Counting only lines that contain the string "indeterminato", how many are there in the data? Say the number alone.

Stored dataset items:
________________________________________
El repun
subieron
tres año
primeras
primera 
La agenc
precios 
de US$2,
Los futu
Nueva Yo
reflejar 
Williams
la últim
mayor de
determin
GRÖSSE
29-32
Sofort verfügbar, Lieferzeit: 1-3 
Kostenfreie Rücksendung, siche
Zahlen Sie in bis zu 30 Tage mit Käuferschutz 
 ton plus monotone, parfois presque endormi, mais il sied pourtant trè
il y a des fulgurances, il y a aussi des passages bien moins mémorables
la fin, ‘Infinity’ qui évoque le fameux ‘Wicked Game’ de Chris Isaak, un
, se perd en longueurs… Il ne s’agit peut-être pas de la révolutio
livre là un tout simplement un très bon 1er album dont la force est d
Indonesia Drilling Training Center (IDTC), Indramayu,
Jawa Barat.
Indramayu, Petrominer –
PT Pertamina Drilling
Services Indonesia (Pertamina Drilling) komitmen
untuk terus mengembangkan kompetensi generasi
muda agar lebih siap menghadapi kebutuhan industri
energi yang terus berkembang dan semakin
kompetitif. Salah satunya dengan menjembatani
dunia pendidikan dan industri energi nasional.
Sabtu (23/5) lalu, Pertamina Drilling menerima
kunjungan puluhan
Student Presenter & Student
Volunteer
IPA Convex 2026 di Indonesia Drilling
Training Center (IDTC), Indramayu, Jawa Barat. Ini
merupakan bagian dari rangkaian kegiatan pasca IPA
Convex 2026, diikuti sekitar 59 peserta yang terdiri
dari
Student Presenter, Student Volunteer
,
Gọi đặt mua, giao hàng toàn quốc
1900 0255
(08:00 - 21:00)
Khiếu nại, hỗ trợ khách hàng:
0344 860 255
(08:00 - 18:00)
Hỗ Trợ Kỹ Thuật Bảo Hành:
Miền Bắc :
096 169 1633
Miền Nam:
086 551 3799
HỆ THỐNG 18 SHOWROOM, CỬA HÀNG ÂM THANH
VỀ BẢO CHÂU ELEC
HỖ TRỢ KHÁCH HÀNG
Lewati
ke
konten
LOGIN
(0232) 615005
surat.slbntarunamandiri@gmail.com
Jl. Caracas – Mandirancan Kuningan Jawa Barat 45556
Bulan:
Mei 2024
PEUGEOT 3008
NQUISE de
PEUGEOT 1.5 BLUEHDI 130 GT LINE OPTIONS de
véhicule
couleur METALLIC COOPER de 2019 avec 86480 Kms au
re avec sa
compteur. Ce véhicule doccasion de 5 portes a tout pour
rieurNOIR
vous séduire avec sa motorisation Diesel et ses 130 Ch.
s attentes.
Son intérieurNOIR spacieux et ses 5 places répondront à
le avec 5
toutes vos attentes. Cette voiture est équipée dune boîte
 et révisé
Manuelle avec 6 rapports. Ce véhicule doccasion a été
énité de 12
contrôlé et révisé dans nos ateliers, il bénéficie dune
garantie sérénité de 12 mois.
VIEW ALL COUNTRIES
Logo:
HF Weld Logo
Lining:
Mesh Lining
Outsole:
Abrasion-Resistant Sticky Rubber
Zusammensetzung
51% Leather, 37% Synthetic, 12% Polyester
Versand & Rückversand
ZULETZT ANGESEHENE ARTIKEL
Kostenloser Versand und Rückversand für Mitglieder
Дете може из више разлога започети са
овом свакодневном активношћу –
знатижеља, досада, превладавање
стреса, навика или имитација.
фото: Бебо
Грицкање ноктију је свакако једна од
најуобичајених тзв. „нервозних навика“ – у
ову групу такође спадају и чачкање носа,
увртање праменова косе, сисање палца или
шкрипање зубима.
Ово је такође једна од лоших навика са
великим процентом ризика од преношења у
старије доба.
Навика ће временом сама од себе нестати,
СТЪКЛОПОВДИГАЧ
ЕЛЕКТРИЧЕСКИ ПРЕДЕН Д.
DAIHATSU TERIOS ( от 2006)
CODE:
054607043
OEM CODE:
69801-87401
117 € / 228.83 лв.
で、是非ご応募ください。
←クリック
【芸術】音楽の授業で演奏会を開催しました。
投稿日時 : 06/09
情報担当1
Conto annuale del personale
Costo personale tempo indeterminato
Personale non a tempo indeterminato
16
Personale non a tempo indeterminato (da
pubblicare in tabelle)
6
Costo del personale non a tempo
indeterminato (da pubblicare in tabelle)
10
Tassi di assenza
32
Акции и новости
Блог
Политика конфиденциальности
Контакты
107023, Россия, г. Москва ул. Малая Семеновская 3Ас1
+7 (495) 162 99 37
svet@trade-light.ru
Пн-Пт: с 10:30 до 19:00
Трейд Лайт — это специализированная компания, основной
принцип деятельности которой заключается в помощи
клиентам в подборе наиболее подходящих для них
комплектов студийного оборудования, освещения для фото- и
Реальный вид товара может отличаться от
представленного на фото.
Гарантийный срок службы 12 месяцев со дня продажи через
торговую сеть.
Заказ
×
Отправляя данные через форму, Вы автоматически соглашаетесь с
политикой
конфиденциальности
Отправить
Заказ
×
________________________________________
**RESULT**
4